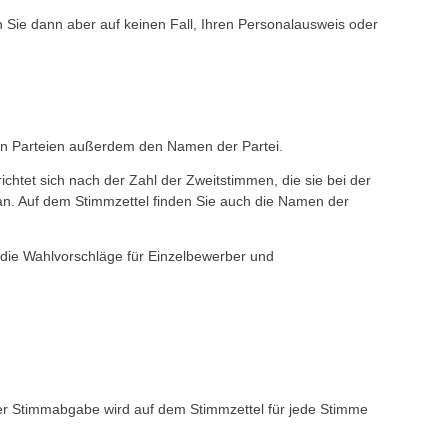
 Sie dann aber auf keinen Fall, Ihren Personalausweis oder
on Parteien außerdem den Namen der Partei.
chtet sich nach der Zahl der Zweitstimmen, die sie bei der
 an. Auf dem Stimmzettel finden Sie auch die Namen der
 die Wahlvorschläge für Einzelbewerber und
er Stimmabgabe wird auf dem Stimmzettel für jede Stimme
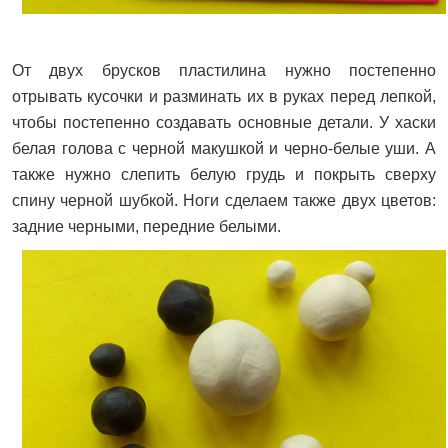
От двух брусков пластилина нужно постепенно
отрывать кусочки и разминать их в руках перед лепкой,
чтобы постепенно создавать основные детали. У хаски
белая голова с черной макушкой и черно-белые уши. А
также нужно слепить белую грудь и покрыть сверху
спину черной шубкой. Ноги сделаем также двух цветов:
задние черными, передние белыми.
==
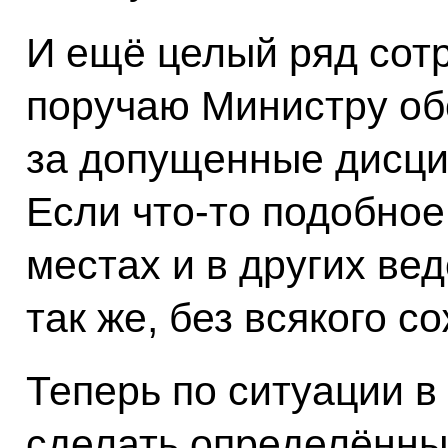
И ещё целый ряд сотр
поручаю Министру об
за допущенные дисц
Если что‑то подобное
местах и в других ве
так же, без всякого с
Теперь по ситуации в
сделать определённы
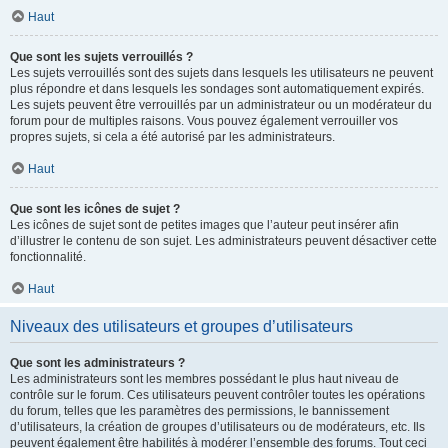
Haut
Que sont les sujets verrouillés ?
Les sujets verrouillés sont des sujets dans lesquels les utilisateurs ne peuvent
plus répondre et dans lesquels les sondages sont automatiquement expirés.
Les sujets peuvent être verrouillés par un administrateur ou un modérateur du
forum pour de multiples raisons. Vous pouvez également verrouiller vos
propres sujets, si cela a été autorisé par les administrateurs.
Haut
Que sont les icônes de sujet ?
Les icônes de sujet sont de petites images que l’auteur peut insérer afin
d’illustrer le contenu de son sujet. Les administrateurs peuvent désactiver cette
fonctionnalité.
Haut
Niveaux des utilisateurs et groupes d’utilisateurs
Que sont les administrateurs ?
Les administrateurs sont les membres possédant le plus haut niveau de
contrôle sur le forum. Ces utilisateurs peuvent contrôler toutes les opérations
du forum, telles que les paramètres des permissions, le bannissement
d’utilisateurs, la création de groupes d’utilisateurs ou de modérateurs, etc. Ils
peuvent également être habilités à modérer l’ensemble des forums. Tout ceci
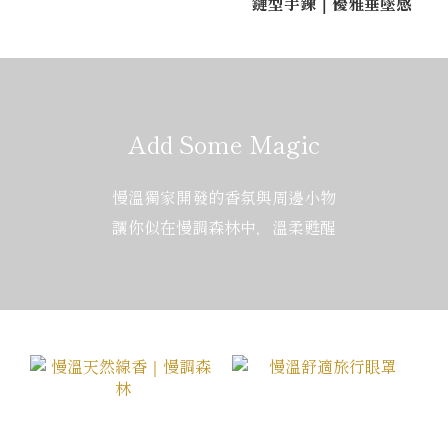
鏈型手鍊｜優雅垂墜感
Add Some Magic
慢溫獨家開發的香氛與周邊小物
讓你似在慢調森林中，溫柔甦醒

ASSIGNMENT.
Print the line above containing "d’illustrer le contenu", the line containing "讓你似在慢調森林中，溫柔甦醒", and everything between them, exactly as written. Pictures stay out.

EXERCISE SOLUTION.
d’illustrer le contenu de son sujet. Les administrateurs peuvent désactiver cette
fonctionnalité.
Haut
Niveaux des utilisateurs et groupes d’utilisateurs
Que sont les administrateurs ?
Les administrateurs sont les membres possédant le plus haut niveau de
contrôle sur le forum. Ces utilisateurs peuvent contrôler toutes les opérations
du forum, telles que les paramètres des permissions, le bannissement
d’utilisateurs, la création de groupes d’utilisateurs ou de modérateurs, etc. Ils
peuvent également être habilités à modérer l’ensemble des forums. Tout ceci
鏈型手鍊｜優雅垂墜感
Add Some Magic
慢溫獨家開發的香氛與周邊小物
讓你似在慢調森林中，溫柔甦醒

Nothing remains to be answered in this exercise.